What to work on: Using the data that follows, output only the lines from the line with "ээлжит хэвлэлийн бага хурал хийлээ." up to and including the line with "ajuster le projet de vie.", exactly, leaving pictures aside.
*** Data ***
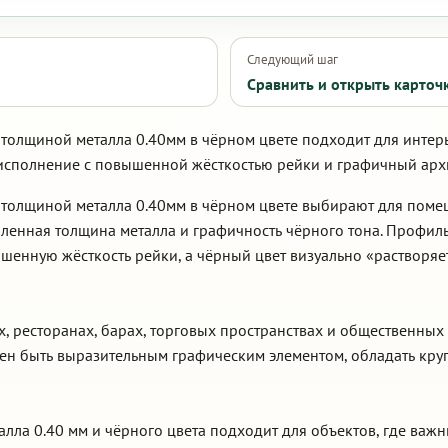
Следующий шаг
Сравнить и открыть карточ
толщиной металла 0.40мм в чёрном цвете подходит для интер
исполнение с повышенной жёсткостью рейки и графичный арх
 толщиной металла 0.40мм в чёрном цвете выбирают для поме
ленная толщина металла и графичность чёрного тона. Профил
ышенную жёсткость рейки, а чёрный цвет визуально «растворя
ах, ресторанах, барах, торговых пространствах и общественн
жен быть выразительным графическим элементом, обладать кр
алла 0.40 мм и чёрного цвета подходит для объектов, где важ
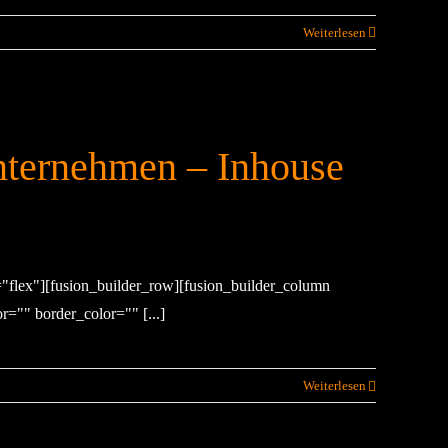
Weiterlesen
nternehmen – Inhouse
="flex"][fusion_builder_row][fusion_builder_column
="" border_color="" [...]
Weiterlesen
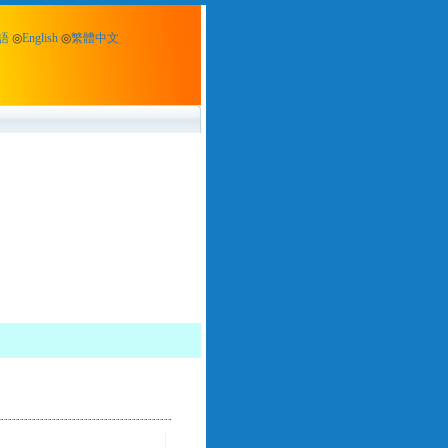
語
◎
English
◎
繁體中文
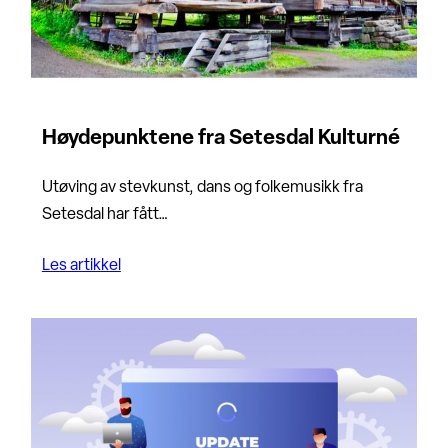
Høydepunktene fra Setesdal Kulturné
Utøving av stevkunst, dans og folkemusikk fra
Setesdal har fått…
Les artikkel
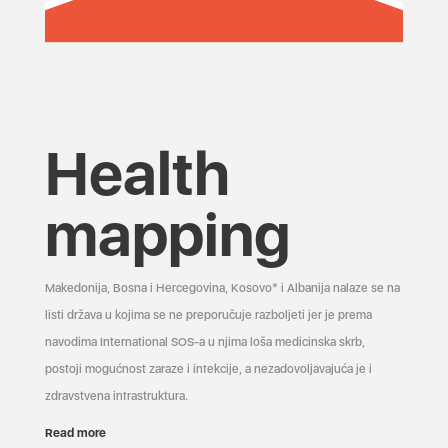
Health
mapping
Makedonija, Bosna i Hercegovina, Kosovo* i Albanija nalaze se na
listi država u kojima se ne preporučuje razboljeti jer je prema
navodima International SOS-a u njima loša medicinska skrb,
postoji mogućnost zaraze i infekcije, a nezadovoljavajuća je i
zdravstvena infrastruktura.
Read more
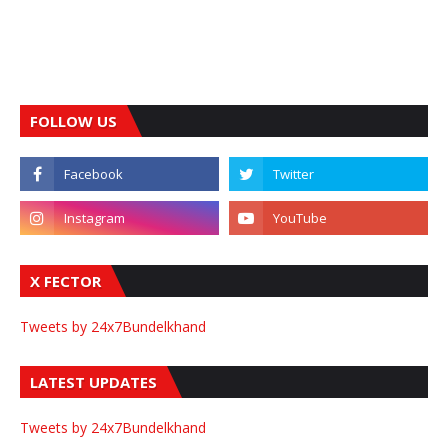
FOLLOW US
X FECTOR
Tweets by 24x7Bundelkhand
LATEST UPDATES
Tweets by 24x7Bundelkhand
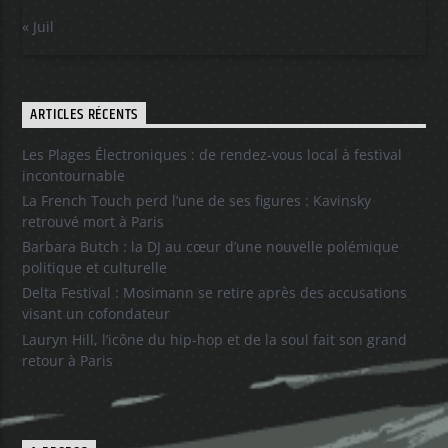
« Juil
ARTICLES RÉCENTS
Les Plages Électroniques : de rendez-vous local à festival
incontournable
La French Touch perd l’une de ses figures : Kavinsky
retrouvé mort à Paris
Barbara Butch : la DJ au cœur d’une nouvelle polémique
politique et culturelle
Delta Festival : Mosimann se retire après des accusations
visant un cofondateur
Lauryn Hill, l’icône du hip-hop et de la soul fait son grand
retour à Paris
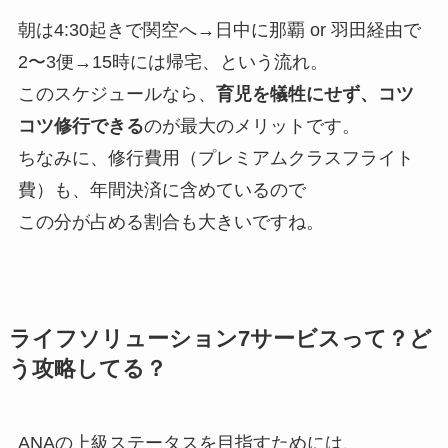
朝は4:30起きで関空へ→日中に那覇 or 羽田経由で
2〜3便→15時には帰宅、という流れ。
このスケジュールなら、
育児を犠牲にせず、コツ
コツ修行できる
のが最大のメリットです。
ちなみに、修行費用（プレミアムクラスフライト
費）も、年間決済に含めているので
この分が占める割合も大きいですね。
ライフソリューション7サービスって？ど
う攻略してる？
ANAの上級ステータスを目指すためには、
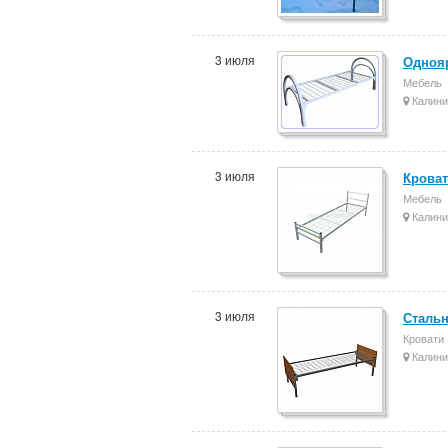
3 июля
Однояр
Мебель
Калини
3 июля
Кроват
Мебель
Калини
3 июля
Стальн
Кровати
Калини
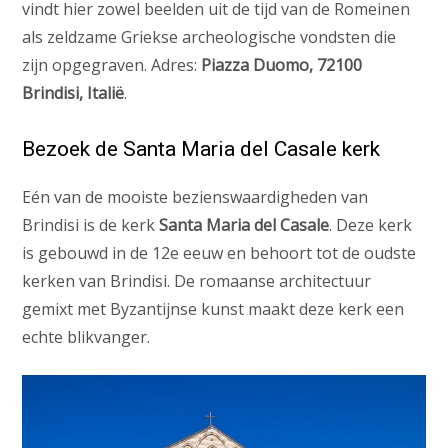
vindt hier zowel beelden uit de tijd van de Romeinen
als zeldzame Griekse archeologische vondsten die
zijn opgegraven. Adres:
Piazza Duomo, 72100
Brindisi, Italië
.
Bezoek de Santa Maria del Casale kerk
Eén van de mooiste bezienswaardigheden van
Brindisi is de kerk
Santa Maria del Casale
. Deze kerk
is gebouwd in de 12e eeuw en behoort tot de oudste
kerken van Brindisi. De romaanse architectuur
gemixt met Byzantijnse kunst maakt deze kerk een
echte blikvanger.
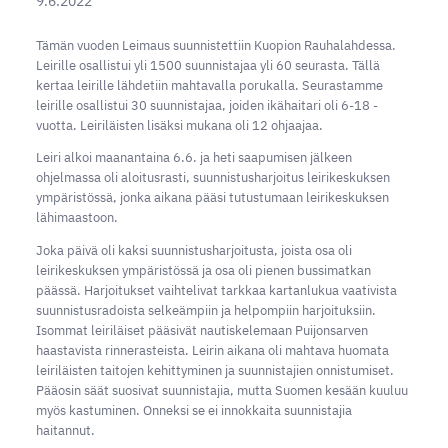
9.6.2022
Tämän vuoden Leimaus suunnistettiin Kuopion Rauhalahdessa.
Leirille osallistui yli 1500 suunnistajaa yli 60 seurasta. Tällä
kertaa leirille lähdetiin mahtavalla porukalla. Seurastamme
leirille osallistui 30 suunnistajaa, joiden ikähaitari oli 6-18 -
vuotta. Leiriläisten lisäksi mukana oli 12 ohjaajaa.
Leiri alkoi maanantaina 6.6. ja heti saapumisen jälkeen
ohjelmassa oli aloitusrasti, suunnistusharjoitus leirikeskuksen
ympäristössä, jonka aikana pääsi tutustumaan leirikeskuksen
lähimaastoon.
Joka päivä oli kaksi suunnistusharjoitusta, joista osa oli
leirikeskuksen ympäristössä ja osa oli pienen bussimatkan
päässä. Harjoitukset vaihtelivat tarkkaa kartanlukua vaativista
suunnistusradoista selkeämpiin ja helpompiin harjoituksiin.
Isommat leiriläiset pääsivät nautiskelemaan Puijonsarven
haastavista rinnerasteista. Leirin aikana oli mahtava huomata
leiriläisten taitojen kehittyminen ja suunnistajien onnistumiset.
Pääosin säät suosivat suunnistajia, mutta Suomen kesään kuuluu
myös kastuminen. Onneksi se ei innokkaita suunnistajia
haitannut.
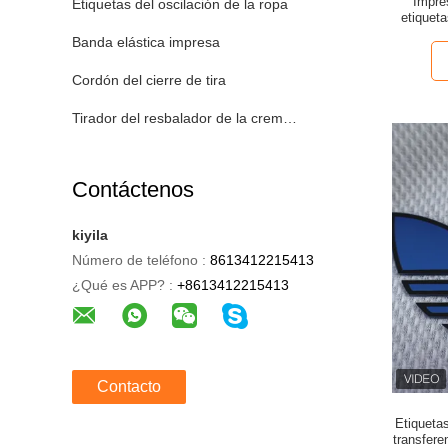
Impre
Etiquetas del oscilación de la ropa
etiqueta
Banda elástica impresa
Cordón del cierre de tira
Tirador del resbalador de la cremallera
Contáctenos
kiyila
Número de teléfono :
8613412215413
¿Qué es APP? :
+8613412215413
Contacto
Etiquetas
transfer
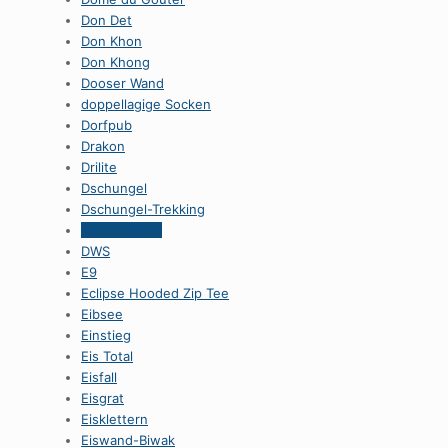
Don Det
Don Khon
Don Khong
Dooser Wand
doppellagige Socken
Dorfpub
Drakon
Drilite
Dschungel
Dschungel-Trekking
Dufourspitze
DWS
E9
Eclipse Hooded Zip Tee
Eibsee
Einstieg
Eis Total
Eisfall
Eisgrat
Eisklettern
Eiswand-Biwak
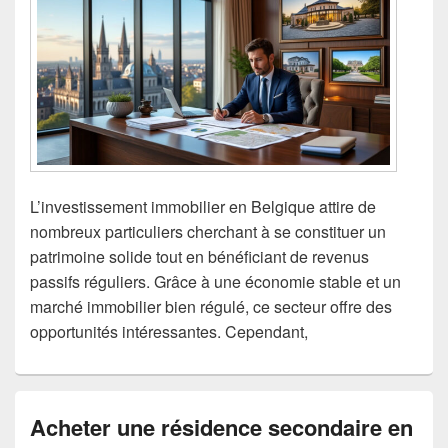
L’investissement immobilier en Belgique attire de
nombreux particuliers cherchant à se constituer un
patrimoine solide tout en bénéficiant de revenus
passifs réguliers. Grâce à une économie stable et un
marché immobilier bien régulé, ce secteur offre des
opportunités intéressantes. Cependant,
Acheter une résidence secondaire en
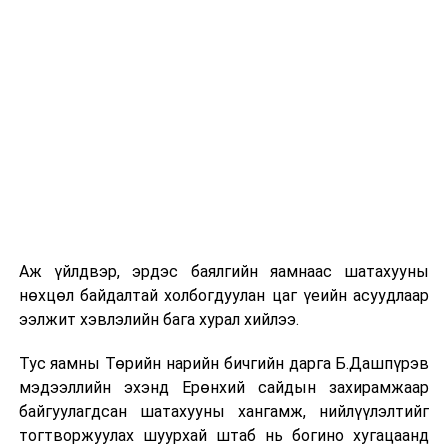
УНШСАН:
5974
ДАРААХ МЭДЭЭ
Эрчим хүчний салбарын спортын их наадам болно
ӨМНӨХ МЭДЭЭ
Зүүн Өмнөд Азийн аварга шалгаруулах шатрын
тэмцээнд А.Энхтуул тэргүүн байр эзэллээ
Аж үйлдвэр, эрдэс баялгийн яамнаас шатахууны
нөхцөл байдалтай холбогдуулан цаг үеийн асуудлаар
ээлжит хэвлэлийн бага хурал хийлээ.
Тус яамны Төрийн нарийн бичгийн дарга Б.Дашпүрэв
мэдээллийн эхэнд Ерөнхий сайдын захирамжаар
байгуулагдсан шатахууны хангамж, нийлүүлэлтийг
тогтворжуулах шуурхай штаб нь богино хугацаанд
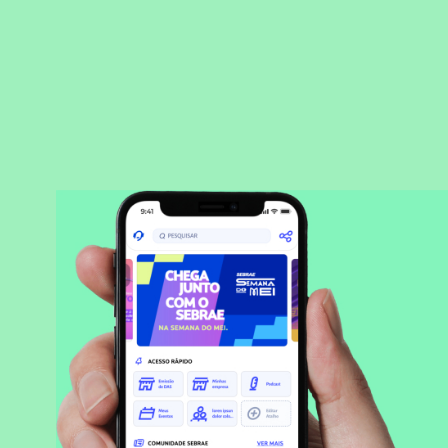
BAIXAR APLICATIVO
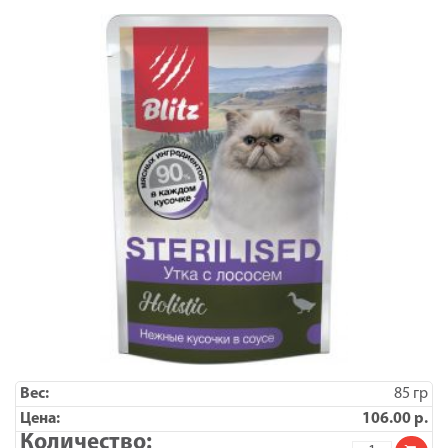
полнорац.
для
КОШЕК
/
85гр/
x
24
85 гр
106.00
р.
Количество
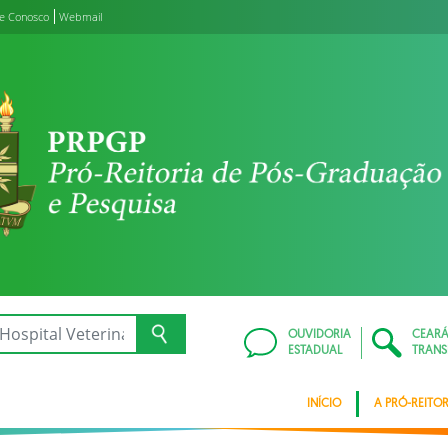
le Conosco
Webmail
OUVIDORIA
CEAR
ESTADUAL
TRANS
INÍCIO
A PRÓ-REITOR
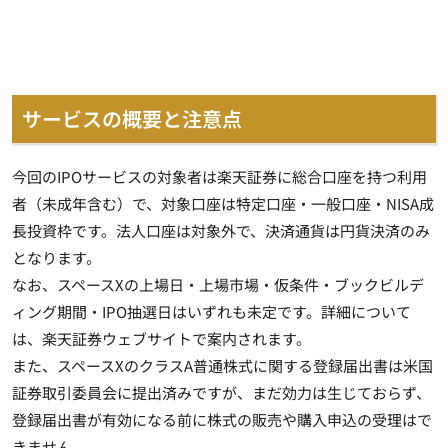
サービスの概要と注意点
今回のIPOサービスの対象者は楽天証券に総合口座を持つ利用
者（未成年含む）で、対象口座は特定口座・一般口座・NISA成
長投資枠です。法人口座は対象外で、決済通貨は円貨決済のみ
となります。
なお、スペースXの上場日・上場市場・仮条件・ブックビルデ
ィング期間・IPO抽選日はいずれも未定です。詳細について
は、楽天証券ウェブサイトで案内されます。
また、スペースXのクラスA普通株式に関する登録届出書は米国
証券取引委員会に提出済みですが、まだ効力は生じておらず、
登録届出書が有効になる前に株式の販売や購入申込の受理はで
きません。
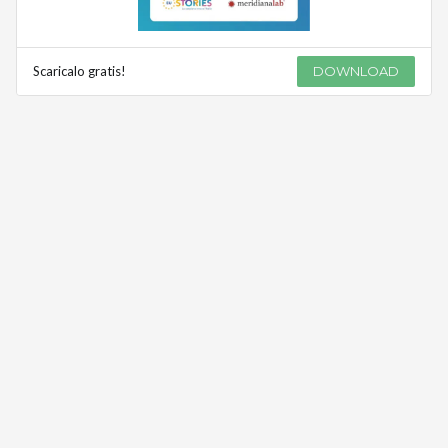
Scaricalo gratis!
DOWNLOAD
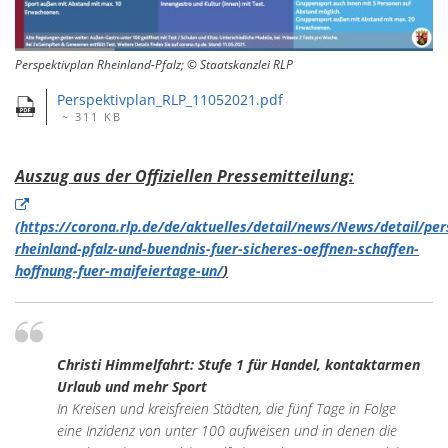
Perspektivplan Rheinland-Pfalz; © Staatskanzlei RLP
Perspektivplan_RLP_11052021.pdf
~ 311 KB
Auszug aus der Offiziellen Pressemitteilung:
(https://corona.rlp.de/de/aktuelles/detail/news/News/detail/per
rheinland-pfalz-und-buendnis-fuer-sicheres-oeffnen-schaffen-
hoffnung-fuer-maifeiertage-un/
)
Christi Himmelfahrt: Stufe 1 für Handel, kontaktarmen
Urlaub und mehr Sport
In Kreisen und kreisfreien Städten, die fünf Tage in Folge
eine Inzidenz von unter 100 aufweisen und in denen die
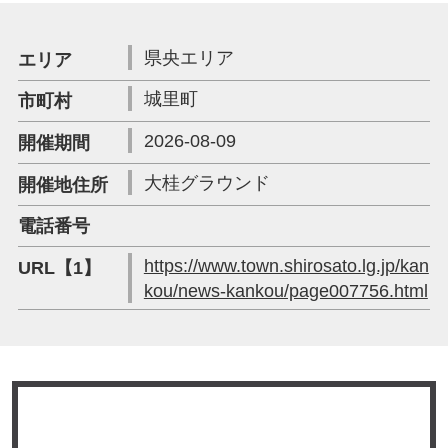
県央エリア
エリア
城里町
市町村
2026-08-09
開催期間
大桂グラウンド
開催地住所
電話番号
https://www.town.shirosato.lg.jp/kan
URL【1】
kou/news-kankou/page007756.html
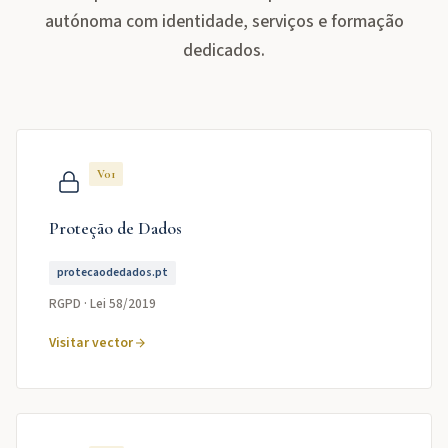
autónoma com identidade, serviços e formação
dedicados.
V01
Proteção de Dados
protecaodedados.pt
RGPD · Lei 58/2019
Visitar vector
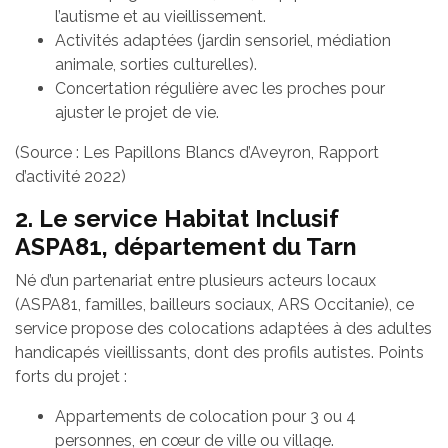
l’autisme et au vieillissement.
Activités adaptées (jardin sensoriel, médiation
animale, sorties culturelles).
Concertation régulière avec les proches pour
ajuster le projet de vie.
(Source : Les Papillons Blancs d’Aveyron, Rapport
d’activité 2022)
2. Le service Habitat Inclusif
ASPA81, département du Tarn
Né d’un partenariat entre plusieurs acteurs locaux
(ASPA81, familles, bailleurs sociaux, ARS Occitanie), ce
service propose des colocations adaptées à des adultes
handicapés vieillissants, dont des profils autistes. Points
forts du projet :
Appartements de colocation pour 3 ou 4
personnes, en cœur de ville ou village.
*** End of Data ***
Output of the exercise:
ээлжит хэвлэлийн бага хурал хийлээ.
Тус яамны Төрийн нарийн бичгийн дарга Б.Дашпүрэв
мэдээллийн эхэнд Ерөнхий сайдын захирамжаар
байгуулагдсан шатахууны хангамж, нийлүүлэлтийг
тогтворжуулах шуурхай штаб нь богино хугацаанд
BAIXAR APLICATIVO
полнорац.
для
КОШЕК
/
85гр/
x
24
85 гр
106.00
р.
Количество
le Conosco
Webmail
OUVIDORIA
CEAR
ESTADUAL
TRANS
INÍCIO
A PRÓ-REITOR
サービスの概要と注意点
今回のIPOサービスの対象者は楽天証券に総合口座を持つ利用
者（未成年含む）で、対象口座は特定口座・一般口座・NISA成
長投資枠です。法人口座は対象外で、決済通貨は円貨決済のみ
となります。
なお、スペースXの上場日・上場市場・仮条件・ブックビルデ
ィング期間・IPO抽選日はいずれも未定です。詳細について
は、楽天証券ウェブサイトで案内されます。
また、スペースXのクラスA普通株式に関する登録届出書は米国
証券取引委員会に提出済みですが、まだ効力は生じておらず、
登録届出書が有効になる前に株式の販売や購入申込の受理はで
きません。
Scaricalo gratis!
DOWNLOAD
Perspektivplan Rheinland-Pfalz; © Staatskanzlei RLP
Perspektivplan_RLP_11052021.pdf
~ 311 KB
Auszug aus der Offiziellen Pressemitteilung:
(https://corona.rlp.de/de/aktuelles/detail/news/News/detail/per
rheinland-pfalz-und-buendnis-fuer-sicheres-oeffnen-schaffen-
hoffnung-fuer-maifeiertage-un/
)
Christi Himmelfahrt: Stufe 1 für Handel, kontaktarmen
Urlaub und mehr Sport
In Kreisen und kreisfreien Städten, die fünf Tage in Folge
eine Inzidenz von unter 100 aufweisen und in denen die
県央エリア
エリア
城里町
市町村
2026-08-09
開催期間
大桂グラウンド
開催地住所
電話番号
https://www.town.shirosato.lg.jp/kan
URL【1】
kou/news-kankou/page007756.html
autónoma com identidade, serviços e formação
dedicados.
V01
Proteção de Dados
protecaodedados.pt
RGPD · Lei 58/2019
Visitar vector
l’autisme et au vieillissement.
Activités adaptées (jardin sensoriel, médiation
animale, sorties culturelles).
Concertation régulière avec les proches pour
ajuster le projet de vie.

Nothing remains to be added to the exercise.